Elie BENSO

1925-1944 | Naissance: | Arrestation: | Résidence:

Elie BENSO, l’amoureux

I. Elie’s parents, Moïse and Esther, who moved to France in search of a better life

Elie Benso was born on November 16, 1925 in Paris, France. His parents were Turkish: both were born in Constantinople.

His father, Moïse Benso, who was born in 1901, was a day laborer, which meant he was paid by the day.

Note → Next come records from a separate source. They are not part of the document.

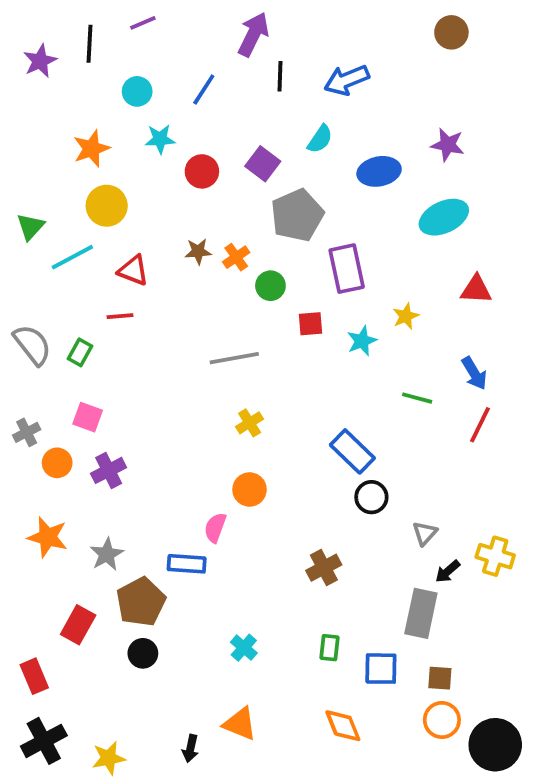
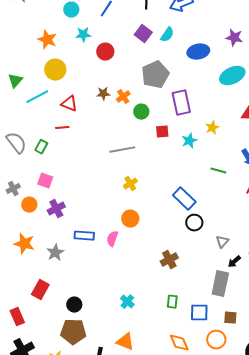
orange star: (91, 149) -> (47, 40), turned -30
purple square: (263, 164) -> (143, 34), moved
blue rectangle: (187, 564) -> (84, 236), moved
brown pentagon: (141, 602) -> (73, 332), moved, turned 30
orange circle: (442, 720) -> (216, 340), moved

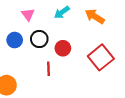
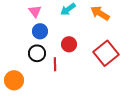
black circle: (39, 39) -> (37, 53), moved
blue circle: (15, 40) -> (40, 31), moved

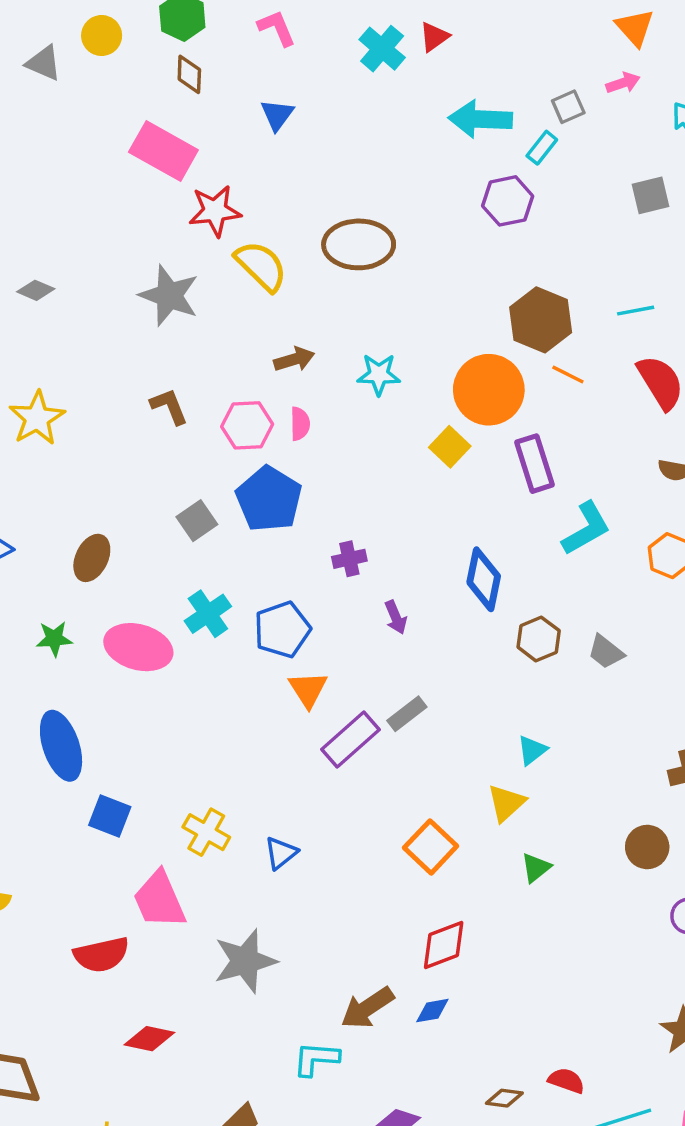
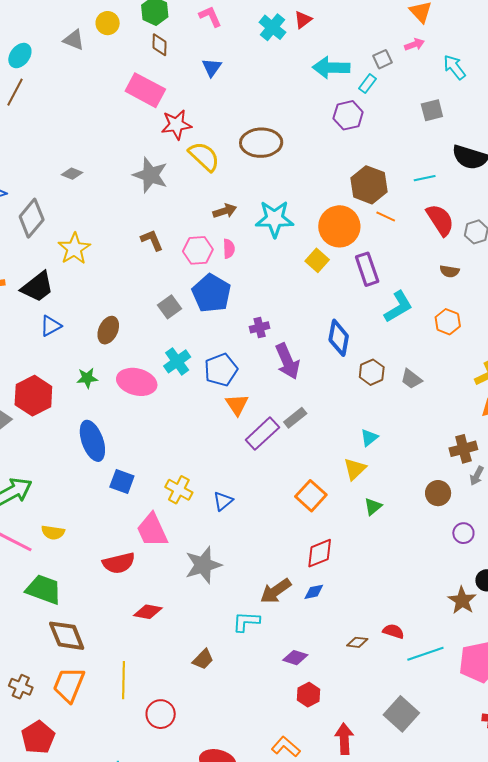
cyan star: (379, 374) -> (275, 219), size x1.5
purple arrow: (396, 617) -> (287, 361), size x1.8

This was a very insecure job.

HIs mère, Esther Tchiprot, who was born in 1899, was a “housewife[1].

His parents emigrated from Turkey soon after the Turkish Republic was founded in 1923[2]. The first arrived in Marseille, on the south coast of France[3], then moved to the same apartment building as some other family members: according to the 1926 census, the Tchiprot and Benso families both lived at 22 rue de Belfort, in the 11th district of Paris[4].

The Benso family was made up of the grandmother, Estréa, a widow born in 1877 and Moïse; Esther; and Israël, who was born in Paris in 1925—this must surely be Elie[5].

The Tchiprot family included Vida, a widow born in 1877[6], her son David, born in 1904[7]) and another child, born in 1909[8].

II. Elie’s childhood

Elie’s birth certificate states that he was born on November 16, 1925, at 19 bis rue Chaligny in the 12th district of Paris, which was the Saint-Antoine Hospital. He lived for a few years at 22 rue de Belfort, in the 11th district. The family then moved to 36 bis rue des Amandiers in the 20th district.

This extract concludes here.